■ **Problem details**
In the data that follows, how many lines include the string "your"? Answer with the number alone.

== == ==

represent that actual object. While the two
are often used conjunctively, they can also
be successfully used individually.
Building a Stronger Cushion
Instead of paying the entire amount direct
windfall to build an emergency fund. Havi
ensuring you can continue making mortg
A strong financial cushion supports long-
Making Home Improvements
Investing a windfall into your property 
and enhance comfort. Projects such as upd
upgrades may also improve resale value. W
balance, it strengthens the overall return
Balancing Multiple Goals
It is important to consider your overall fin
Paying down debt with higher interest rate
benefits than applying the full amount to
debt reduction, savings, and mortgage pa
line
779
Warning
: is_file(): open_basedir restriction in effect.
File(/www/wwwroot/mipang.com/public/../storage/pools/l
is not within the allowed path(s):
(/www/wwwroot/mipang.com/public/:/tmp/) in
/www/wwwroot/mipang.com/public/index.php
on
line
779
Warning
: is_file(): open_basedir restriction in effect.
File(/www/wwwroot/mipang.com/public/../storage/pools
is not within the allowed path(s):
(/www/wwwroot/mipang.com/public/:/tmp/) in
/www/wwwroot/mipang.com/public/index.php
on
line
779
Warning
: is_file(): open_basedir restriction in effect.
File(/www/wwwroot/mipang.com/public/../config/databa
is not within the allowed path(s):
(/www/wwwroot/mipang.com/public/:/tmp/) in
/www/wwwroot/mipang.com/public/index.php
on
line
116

== == ==

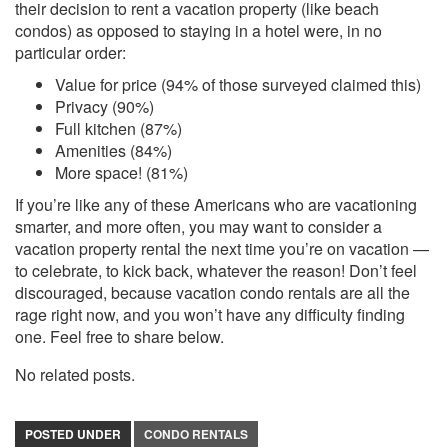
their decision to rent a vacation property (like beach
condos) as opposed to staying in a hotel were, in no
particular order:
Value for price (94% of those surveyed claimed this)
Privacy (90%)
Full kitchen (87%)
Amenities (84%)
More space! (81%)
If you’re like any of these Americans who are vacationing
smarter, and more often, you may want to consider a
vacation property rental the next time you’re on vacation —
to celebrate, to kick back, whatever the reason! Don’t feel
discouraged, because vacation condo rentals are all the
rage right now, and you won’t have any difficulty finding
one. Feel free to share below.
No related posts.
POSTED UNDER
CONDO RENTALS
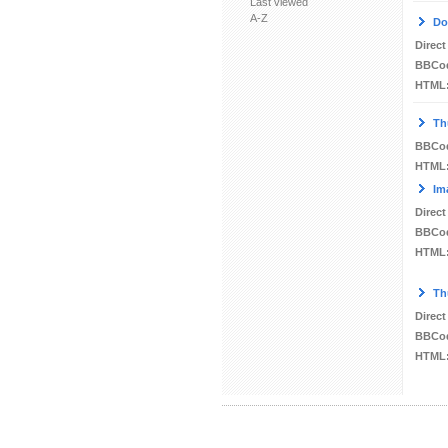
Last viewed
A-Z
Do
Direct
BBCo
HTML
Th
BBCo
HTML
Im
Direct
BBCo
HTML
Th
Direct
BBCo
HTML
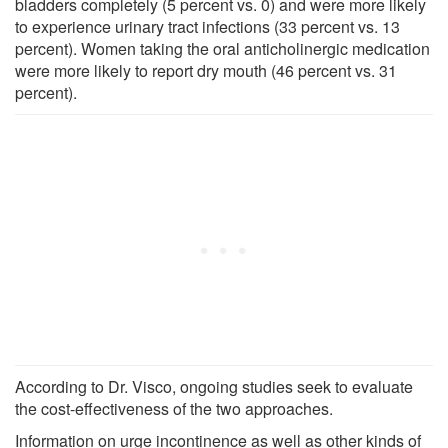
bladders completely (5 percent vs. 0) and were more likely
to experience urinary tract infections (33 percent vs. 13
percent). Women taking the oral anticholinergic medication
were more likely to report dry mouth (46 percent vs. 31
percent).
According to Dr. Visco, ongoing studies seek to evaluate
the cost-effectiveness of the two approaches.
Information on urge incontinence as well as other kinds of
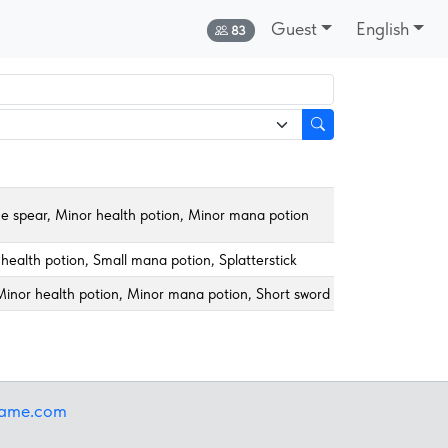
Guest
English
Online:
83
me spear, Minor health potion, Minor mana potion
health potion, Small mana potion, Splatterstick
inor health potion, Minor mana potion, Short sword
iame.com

== == ==

■ **Solution to this task**
2